Revealing your values

Ok, time for something a bit more practical. Comparing values to continental plates and the force of gravity in some of my previous blogs may have been verging on poetic, and hopefully set the context of how important they are, but how do you actually identify and use them?

Values are essentially things that are really important to us that we cannot physically touch. So a big house might be really important to you, but that’s not your value. Dig down a level – why is a big house important to you? Is it space to be alone? Is it space to have friends or family over? These are perhaps things that you need in your life to feel happy. They are important, but not what we are looking for right now. Dig down another level. Why are these things important? Maybe space to be alone provides peace or privacy. Perhaps space for vistors facilitates generosity, love, connections. These are your values – these are what make us tick – these insubstantial things like love, honesty, learning, security, kindness, wealth, purpose, health…

Take a pen and paper and brainstorm your own list of values. Do not think too hard about it initially, just write down what is important to you in your own life. When you run out of words, wait for it, then write the others that will pop into your head, as many as you like. When you truly run out of ideas, weed through any that turn out to be similar, picking the ones that best reflect what is important to you.

Next, we need to recognise that we all have at least two voices in our skull with us. One is full of confidence, ideas and enthusiasm, and one is full of fear and self criticism. Listen too long to the fearful self critical voice and we get nowhere, try nothing, expect nothing of ourselves, or of others, and eventually descend into a pit of self loathing and despair. I’ve tried that – it’s no fun whatsoever. Listen only the the confident ideas voice and depending on our personality we may turn into a harmless but ineffective dreamer or get reckless, arrogant, and perhaps even narcissistic.

We all need balance. We need to consider what both voices are telling us and take on board the most helpful advice from each. However, there is no denying that figuring out what that is and which voice is talking the most sense can be quite tricky much of the time. Which is where our values can help.

Some values pull us towards something positive that we want in our life, and and some values push us away from something negative that we do not want in our lives. Coming up with examples of pull and push values is difficult as the same values can pull one person and push another. For example, fitness. One person might go to the gym to get fit because they want to be able to run a marathon. Another might go to get fit because they do not want to get fat and flabby.

So, you have a jumbled list of values. Split your values into two lists, those pulling you towards something that you consider good and those pushing you away from something that you consider bad. Some will be a mix of both – just put them on the list that you feel they are the most of. If you have massive lists, rank the values in each in order of importance to you in your life right now and weed out any that actually, with hindsight, maybe aren’t that important after all. If you want, you can concentrate on the top 10 of the values that are left, or you can keep them all. They are your lists, your values.

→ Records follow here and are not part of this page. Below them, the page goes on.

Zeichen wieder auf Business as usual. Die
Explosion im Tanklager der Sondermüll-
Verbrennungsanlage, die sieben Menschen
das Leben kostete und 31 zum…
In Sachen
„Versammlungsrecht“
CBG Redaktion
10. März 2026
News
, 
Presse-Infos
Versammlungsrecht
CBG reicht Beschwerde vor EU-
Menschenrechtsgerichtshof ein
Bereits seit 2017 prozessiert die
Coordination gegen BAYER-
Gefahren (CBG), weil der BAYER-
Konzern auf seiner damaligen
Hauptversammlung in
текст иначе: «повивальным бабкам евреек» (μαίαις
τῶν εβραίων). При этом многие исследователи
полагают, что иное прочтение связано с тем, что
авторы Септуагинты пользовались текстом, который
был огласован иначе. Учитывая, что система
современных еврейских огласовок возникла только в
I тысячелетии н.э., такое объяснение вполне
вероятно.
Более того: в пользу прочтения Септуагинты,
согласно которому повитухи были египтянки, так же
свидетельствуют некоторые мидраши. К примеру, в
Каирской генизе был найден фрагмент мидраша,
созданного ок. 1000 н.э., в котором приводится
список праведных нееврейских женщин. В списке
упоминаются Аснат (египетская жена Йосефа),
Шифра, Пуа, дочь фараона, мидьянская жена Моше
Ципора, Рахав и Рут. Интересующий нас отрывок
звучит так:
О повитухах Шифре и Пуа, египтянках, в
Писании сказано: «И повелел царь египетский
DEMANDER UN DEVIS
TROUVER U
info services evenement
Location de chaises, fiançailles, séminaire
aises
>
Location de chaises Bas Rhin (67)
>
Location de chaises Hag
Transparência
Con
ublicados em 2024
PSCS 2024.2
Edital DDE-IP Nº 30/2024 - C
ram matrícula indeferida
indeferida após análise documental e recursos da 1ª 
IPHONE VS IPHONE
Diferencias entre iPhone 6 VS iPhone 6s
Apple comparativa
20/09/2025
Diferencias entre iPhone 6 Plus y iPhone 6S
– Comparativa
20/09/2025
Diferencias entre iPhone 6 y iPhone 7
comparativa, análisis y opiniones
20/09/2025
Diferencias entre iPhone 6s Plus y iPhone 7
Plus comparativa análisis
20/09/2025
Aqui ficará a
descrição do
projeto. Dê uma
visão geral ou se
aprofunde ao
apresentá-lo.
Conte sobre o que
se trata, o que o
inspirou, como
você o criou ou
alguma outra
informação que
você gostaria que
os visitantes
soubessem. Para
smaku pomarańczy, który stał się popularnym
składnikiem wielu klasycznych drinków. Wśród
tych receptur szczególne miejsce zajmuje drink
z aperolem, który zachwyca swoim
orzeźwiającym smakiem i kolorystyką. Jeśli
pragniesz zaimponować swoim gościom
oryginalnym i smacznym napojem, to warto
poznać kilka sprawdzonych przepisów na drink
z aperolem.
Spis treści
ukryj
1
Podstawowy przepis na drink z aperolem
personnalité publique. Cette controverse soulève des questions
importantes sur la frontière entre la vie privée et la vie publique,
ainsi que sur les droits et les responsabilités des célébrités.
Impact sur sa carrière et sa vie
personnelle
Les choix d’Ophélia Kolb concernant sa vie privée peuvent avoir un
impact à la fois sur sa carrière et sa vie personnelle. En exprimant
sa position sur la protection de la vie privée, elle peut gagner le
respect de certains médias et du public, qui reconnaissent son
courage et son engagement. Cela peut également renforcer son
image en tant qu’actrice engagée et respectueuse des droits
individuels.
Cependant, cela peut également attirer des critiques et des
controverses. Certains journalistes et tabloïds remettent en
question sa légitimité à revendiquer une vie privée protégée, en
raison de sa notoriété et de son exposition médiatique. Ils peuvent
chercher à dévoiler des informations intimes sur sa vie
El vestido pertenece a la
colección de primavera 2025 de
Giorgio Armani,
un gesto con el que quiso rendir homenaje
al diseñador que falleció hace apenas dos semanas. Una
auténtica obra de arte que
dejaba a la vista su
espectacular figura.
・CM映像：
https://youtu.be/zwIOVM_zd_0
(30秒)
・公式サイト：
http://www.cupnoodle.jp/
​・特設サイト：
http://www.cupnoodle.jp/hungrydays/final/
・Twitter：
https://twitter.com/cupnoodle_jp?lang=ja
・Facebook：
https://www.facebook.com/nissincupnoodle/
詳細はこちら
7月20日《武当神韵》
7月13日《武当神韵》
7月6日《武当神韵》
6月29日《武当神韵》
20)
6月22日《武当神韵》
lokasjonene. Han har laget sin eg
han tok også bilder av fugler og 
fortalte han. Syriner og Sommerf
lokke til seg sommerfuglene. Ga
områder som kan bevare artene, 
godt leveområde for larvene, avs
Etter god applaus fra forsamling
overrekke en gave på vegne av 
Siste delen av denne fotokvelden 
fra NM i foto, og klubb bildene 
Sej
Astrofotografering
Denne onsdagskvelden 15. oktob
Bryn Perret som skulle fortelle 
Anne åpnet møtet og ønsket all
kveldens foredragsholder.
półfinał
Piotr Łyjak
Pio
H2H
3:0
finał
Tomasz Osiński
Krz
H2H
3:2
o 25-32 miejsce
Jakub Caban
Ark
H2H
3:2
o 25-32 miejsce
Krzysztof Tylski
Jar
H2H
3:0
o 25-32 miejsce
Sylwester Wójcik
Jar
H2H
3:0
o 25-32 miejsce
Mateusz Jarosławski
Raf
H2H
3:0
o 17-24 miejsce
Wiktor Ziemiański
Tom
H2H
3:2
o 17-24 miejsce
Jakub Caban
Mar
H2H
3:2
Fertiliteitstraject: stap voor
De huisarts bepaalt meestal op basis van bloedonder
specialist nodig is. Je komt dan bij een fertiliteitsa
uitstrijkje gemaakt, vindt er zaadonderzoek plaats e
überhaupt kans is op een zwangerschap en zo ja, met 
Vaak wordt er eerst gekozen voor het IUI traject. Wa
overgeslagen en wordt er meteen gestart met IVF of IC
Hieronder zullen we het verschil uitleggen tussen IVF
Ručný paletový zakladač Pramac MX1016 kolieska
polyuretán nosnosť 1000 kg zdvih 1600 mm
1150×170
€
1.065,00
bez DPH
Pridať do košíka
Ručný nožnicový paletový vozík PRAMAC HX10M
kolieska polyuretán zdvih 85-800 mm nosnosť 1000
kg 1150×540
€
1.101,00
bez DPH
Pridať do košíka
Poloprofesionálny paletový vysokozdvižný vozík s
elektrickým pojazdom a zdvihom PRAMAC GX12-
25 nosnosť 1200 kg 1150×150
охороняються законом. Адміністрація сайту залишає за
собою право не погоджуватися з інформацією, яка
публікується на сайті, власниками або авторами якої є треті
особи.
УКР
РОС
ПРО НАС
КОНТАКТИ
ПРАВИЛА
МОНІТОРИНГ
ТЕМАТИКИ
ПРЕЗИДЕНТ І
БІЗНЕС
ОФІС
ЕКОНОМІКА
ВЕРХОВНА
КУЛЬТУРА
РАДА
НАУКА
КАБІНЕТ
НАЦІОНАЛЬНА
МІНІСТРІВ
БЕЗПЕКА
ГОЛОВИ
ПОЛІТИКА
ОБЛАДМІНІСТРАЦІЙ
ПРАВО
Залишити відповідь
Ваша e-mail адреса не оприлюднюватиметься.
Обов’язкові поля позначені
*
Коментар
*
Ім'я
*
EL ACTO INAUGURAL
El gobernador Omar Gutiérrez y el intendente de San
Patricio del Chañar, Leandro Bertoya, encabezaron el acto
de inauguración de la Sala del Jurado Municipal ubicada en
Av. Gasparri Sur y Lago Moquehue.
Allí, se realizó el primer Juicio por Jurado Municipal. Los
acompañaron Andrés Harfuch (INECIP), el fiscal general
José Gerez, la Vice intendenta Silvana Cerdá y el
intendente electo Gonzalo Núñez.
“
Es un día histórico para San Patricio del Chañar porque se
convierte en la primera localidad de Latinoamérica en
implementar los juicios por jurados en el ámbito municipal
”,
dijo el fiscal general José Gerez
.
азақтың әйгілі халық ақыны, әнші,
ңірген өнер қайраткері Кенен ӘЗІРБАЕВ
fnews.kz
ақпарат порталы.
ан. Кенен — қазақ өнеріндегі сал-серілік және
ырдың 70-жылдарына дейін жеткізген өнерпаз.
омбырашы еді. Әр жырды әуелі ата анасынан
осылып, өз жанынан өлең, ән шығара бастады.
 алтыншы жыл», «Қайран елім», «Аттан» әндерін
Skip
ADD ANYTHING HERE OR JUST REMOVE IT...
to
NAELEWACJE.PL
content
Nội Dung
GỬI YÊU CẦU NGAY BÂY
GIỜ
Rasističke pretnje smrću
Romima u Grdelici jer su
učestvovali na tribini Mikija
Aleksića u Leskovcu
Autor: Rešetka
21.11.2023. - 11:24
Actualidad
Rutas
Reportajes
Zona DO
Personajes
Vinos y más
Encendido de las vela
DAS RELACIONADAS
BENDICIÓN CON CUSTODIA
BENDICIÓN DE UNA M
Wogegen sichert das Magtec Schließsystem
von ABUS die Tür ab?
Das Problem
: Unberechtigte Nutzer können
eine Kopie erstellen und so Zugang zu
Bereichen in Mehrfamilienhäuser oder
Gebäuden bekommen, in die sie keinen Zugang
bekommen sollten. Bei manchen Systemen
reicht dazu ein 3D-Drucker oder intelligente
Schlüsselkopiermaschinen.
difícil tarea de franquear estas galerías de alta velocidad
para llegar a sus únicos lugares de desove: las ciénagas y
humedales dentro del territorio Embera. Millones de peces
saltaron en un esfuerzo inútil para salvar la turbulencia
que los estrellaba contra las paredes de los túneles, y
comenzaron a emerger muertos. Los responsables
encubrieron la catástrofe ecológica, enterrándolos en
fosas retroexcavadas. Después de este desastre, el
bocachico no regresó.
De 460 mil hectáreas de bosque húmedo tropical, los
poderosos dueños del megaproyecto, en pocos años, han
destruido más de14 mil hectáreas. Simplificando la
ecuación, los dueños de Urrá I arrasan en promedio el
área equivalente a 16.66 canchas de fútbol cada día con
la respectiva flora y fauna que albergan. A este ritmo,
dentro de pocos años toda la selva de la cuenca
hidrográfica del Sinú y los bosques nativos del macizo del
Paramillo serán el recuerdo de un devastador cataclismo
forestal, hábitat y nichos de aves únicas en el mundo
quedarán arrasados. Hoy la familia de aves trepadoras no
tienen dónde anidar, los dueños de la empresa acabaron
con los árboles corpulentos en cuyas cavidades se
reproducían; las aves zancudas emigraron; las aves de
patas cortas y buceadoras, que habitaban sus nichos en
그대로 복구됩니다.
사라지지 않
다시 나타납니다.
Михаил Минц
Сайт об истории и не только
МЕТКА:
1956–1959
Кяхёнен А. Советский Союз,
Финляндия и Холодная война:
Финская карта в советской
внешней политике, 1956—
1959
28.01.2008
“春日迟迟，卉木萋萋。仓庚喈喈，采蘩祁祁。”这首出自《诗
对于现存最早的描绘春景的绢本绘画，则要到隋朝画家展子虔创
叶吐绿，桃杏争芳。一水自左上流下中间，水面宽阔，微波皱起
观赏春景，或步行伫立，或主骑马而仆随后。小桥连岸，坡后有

Once we have that list of pull values, we can concentrate on becoming more aware of their tug so that we are better able to follow it in life. We can use them to sense-check what the ideas voice tells us. Is that particular idea going to take you further in the direction that your values are pulling you? If so, perhaps you should seriously consider it. Motivation is likely to be relatively easily maintained, and perhaps it will take you closer to those dreams at the end of your river. If not, perhaps you need to take on board the concerns of the critical voice.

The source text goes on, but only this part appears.